What is being asked:
Look for "results" in the listing below. Gather each line that contains it.

───

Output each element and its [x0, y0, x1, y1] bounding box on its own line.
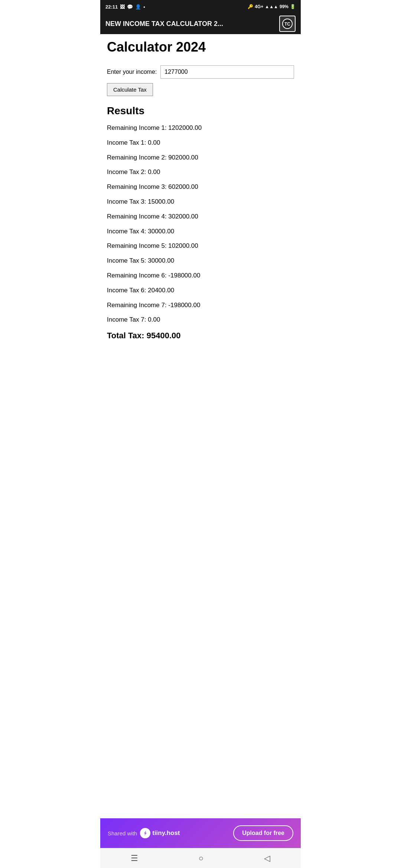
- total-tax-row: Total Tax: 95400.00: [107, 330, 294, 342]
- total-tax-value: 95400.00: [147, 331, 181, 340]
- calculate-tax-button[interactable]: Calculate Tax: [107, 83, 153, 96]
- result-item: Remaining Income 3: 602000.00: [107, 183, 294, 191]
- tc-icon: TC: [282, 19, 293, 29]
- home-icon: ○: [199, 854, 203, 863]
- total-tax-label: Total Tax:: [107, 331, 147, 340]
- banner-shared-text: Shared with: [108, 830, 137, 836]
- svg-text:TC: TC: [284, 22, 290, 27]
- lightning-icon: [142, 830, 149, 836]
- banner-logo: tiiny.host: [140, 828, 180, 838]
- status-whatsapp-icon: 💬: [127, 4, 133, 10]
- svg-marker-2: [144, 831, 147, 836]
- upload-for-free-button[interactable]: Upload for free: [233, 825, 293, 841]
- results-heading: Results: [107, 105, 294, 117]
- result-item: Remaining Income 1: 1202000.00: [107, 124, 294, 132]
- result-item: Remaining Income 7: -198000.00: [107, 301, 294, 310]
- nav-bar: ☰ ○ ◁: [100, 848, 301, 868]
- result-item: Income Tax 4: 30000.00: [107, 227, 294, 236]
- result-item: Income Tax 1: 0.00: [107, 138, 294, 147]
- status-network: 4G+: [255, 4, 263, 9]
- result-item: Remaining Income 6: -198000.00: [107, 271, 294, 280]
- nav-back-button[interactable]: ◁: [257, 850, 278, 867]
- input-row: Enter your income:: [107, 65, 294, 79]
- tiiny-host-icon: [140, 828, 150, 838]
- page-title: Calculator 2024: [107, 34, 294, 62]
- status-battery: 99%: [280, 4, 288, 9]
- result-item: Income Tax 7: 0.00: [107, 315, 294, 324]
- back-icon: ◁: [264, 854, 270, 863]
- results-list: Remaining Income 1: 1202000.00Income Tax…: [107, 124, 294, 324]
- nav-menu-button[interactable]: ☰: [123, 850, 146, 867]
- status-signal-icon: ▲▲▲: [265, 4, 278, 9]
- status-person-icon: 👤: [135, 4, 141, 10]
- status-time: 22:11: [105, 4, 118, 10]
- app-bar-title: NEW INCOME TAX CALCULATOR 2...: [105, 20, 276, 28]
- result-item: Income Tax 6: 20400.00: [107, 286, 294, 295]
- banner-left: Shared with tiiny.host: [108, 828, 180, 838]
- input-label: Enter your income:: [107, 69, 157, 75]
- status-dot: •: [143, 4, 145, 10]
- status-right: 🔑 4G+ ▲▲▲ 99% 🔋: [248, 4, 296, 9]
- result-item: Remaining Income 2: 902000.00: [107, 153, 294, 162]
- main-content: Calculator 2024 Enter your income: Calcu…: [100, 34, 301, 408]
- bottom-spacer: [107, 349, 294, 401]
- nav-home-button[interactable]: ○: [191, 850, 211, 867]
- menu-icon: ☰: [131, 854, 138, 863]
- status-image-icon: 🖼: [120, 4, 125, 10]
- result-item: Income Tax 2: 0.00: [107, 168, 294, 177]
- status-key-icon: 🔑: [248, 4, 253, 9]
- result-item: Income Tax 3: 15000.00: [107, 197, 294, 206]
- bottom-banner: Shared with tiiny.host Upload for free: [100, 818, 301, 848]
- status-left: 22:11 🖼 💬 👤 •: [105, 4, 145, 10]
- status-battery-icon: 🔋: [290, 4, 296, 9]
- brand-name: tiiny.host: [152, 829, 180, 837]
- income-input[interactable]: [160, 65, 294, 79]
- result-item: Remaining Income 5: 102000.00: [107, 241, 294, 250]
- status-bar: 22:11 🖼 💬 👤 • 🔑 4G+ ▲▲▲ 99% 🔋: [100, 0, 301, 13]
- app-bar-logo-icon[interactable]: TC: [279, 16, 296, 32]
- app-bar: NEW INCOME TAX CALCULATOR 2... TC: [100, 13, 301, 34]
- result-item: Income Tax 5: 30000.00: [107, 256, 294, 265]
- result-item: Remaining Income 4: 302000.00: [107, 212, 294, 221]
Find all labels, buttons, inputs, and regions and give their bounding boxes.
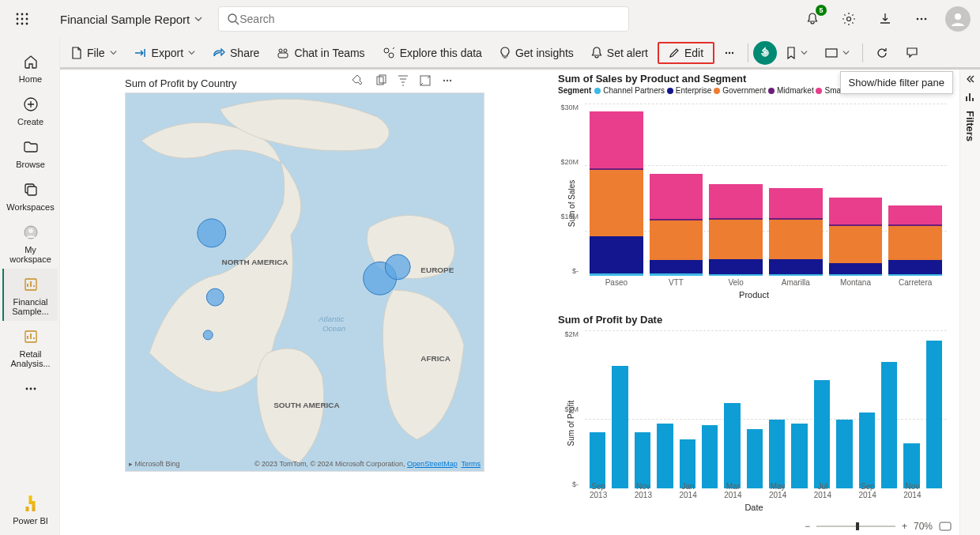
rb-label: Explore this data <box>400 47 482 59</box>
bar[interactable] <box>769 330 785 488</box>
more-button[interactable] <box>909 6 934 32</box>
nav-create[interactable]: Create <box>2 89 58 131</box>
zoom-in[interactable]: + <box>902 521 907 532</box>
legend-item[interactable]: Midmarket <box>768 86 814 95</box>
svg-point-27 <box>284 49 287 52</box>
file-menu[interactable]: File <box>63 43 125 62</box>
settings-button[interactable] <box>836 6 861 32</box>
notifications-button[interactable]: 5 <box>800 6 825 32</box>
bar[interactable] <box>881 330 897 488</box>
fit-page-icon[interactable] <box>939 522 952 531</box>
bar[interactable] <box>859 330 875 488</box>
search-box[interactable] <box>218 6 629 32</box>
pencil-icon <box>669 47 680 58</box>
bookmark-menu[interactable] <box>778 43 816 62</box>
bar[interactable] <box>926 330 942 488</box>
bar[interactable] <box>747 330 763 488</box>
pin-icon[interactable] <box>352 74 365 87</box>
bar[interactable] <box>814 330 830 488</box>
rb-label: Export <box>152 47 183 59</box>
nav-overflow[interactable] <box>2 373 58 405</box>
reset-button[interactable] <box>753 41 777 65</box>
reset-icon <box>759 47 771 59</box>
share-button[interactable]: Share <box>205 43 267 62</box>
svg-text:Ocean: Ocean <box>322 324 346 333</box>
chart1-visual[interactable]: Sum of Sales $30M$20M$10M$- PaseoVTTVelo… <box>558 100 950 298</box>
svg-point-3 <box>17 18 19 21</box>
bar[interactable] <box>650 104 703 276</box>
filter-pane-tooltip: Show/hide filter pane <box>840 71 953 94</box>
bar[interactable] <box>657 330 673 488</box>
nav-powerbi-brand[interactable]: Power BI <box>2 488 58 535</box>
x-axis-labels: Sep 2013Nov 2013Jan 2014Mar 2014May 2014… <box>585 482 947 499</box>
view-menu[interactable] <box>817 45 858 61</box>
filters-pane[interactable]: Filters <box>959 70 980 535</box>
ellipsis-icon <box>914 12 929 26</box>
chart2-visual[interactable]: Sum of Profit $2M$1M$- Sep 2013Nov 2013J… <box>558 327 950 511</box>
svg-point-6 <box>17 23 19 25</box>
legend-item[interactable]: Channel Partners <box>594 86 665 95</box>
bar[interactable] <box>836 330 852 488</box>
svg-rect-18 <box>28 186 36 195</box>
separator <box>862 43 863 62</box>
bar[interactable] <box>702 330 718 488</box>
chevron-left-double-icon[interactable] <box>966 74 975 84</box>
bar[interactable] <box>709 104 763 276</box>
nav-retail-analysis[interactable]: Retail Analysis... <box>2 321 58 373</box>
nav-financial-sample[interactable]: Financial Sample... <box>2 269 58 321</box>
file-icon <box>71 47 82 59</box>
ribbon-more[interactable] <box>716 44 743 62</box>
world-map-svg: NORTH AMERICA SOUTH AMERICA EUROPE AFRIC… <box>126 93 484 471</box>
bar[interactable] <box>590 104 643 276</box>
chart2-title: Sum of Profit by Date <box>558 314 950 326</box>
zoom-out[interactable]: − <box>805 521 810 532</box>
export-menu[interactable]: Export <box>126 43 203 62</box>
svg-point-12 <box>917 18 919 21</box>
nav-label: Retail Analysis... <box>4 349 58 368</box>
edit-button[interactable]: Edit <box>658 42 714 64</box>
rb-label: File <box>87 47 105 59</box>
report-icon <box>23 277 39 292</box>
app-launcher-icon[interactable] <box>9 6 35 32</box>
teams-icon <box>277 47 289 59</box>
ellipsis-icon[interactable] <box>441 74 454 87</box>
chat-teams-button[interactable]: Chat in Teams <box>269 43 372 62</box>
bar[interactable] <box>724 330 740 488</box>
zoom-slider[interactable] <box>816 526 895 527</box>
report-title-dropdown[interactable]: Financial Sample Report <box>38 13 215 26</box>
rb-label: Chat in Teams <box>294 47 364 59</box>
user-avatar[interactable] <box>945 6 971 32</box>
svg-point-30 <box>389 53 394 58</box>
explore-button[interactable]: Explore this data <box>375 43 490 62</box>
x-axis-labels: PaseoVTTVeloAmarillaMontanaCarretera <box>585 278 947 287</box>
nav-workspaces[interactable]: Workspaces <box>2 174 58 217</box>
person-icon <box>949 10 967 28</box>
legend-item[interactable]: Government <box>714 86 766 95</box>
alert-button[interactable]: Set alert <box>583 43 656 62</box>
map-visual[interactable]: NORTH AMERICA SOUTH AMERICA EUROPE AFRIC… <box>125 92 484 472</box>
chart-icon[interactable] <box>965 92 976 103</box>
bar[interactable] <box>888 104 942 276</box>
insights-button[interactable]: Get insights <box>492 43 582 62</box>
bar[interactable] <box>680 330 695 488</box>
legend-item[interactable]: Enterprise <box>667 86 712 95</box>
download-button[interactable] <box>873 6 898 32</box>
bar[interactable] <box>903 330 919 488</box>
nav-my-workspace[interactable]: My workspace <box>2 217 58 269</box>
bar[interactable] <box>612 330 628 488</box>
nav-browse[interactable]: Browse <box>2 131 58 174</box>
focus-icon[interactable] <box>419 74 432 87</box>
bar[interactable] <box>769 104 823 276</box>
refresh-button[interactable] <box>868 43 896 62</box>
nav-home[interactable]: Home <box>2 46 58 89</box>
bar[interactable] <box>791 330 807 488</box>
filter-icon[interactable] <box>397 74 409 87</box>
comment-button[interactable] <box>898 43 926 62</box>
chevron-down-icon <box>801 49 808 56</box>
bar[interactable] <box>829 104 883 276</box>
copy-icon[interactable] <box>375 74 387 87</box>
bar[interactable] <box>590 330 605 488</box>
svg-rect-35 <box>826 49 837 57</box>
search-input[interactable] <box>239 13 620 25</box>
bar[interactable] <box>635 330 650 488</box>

───

Answer:
- results-heading: Results: [107, 105, 294, 117]
- results-list: Remaining Income 1: 1202000.00Income Tax…: [107, 124, 294, 324]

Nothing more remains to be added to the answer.